Evaluations were conducted on each model by extracting the entire corpus vocabulary and finding which words yielded the highest activations for each state. Once the evaluation showed the models had correctly learned climate concepts, internal validity was assessed by running the text of the entire training set through the trained model, and identifying any discrepancies between the contributor-assigned code and the model predictions.

The model trained on the balanced dataset of FCDO activities achieved 93.1% accuracy after 22 minutes of training on a T4 GPU. The evaluation of the model showed a good understanding of related concepts, revealing these 20 words as those most related to activities targeting climate out of a total vocabulary of 4,852 words: ecosystem, biodiversity, catastrophic, environmentally, renewable, drought, upland, basin, ecological, pollution, climatic, crop, pipeline, sustainable, withstand, biomass, electrification, basins, climate, peat.
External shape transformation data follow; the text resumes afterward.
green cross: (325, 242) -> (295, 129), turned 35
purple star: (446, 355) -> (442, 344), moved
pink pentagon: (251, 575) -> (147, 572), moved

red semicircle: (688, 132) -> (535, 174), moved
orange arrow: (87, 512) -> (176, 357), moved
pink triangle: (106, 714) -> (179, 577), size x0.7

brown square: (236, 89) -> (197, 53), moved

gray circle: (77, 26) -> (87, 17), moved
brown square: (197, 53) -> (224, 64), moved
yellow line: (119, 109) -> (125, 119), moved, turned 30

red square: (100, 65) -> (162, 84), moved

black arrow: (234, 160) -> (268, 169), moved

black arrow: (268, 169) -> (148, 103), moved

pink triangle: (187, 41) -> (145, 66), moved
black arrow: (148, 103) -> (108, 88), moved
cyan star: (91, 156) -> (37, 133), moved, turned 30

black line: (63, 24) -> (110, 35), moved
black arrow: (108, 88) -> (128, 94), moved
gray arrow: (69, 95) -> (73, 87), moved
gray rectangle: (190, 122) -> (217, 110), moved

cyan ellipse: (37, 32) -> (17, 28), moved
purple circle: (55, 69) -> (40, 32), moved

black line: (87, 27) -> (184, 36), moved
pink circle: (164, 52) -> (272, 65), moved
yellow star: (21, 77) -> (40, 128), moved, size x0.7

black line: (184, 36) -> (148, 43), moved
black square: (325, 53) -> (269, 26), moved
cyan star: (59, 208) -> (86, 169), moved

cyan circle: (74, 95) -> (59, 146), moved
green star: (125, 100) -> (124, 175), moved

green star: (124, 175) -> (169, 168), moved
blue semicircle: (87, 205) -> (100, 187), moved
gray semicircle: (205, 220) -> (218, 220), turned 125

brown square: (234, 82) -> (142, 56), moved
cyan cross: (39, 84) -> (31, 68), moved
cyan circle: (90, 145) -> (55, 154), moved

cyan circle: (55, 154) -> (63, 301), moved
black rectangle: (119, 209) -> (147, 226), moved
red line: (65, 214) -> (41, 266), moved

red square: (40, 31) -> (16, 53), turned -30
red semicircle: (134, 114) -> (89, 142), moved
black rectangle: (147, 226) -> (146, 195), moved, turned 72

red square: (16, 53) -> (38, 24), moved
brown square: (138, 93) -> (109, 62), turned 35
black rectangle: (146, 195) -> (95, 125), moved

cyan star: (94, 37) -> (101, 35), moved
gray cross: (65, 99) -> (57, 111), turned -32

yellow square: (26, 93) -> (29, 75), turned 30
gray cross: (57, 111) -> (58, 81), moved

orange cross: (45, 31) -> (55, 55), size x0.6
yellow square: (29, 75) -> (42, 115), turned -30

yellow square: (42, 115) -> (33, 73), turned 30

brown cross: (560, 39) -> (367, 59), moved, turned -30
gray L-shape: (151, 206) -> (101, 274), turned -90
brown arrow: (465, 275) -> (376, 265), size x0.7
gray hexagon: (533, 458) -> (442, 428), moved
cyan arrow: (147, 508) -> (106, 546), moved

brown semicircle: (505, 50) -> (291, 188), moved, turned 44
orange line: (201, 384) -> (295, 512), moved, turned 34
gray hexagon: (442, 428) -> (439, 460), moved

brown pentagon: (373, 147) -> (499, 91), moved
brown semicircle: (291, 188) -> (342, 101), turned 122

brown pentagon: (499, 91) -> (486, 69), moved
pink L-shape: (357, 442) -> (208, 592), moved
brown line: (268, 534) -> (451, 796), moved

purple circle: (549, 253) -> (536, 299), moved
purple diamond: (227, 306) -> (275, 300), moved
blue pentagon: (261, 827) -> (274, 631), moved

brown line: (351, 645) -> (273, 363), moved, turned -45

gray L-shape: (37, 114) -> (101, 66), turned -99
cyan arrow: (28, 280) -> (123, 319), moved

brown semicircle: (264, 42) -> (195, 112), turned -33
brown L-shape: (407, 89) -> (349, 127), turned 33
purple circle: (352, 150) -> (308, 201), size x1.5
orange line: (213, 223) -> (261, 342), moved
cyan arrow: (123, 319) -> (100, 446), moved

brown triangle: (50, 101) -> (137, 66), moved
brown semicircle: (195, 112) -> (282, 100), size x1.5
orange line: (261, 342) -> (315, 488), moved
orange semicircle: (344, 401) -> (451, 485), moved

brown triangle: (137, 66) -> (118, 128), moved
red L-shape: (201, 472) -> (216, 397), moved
The model trained on the balanced dataset of World Bank activities achieved 83.9% accuracy after 1 hour and 12 minutes of training on a T4 GPU. The additional training time was due to the fact that on average, each World Bank activity had about 2.5 times the amount of text as each FCDO activity. Despite the lower accuracy, the model evaluation shows it still picked up on some of the keywords we would expect to see for climate finance, with the 20 most indicative words out of a total vocabulary of 9,998 being: emissions, renewable, waste, sustainable, grassland, natural, covenant, biomass, sustainability, grasses, watershed, wetland, wetlands, livestock, savanna, plants, reservoirs, peat, mangrove and fishery.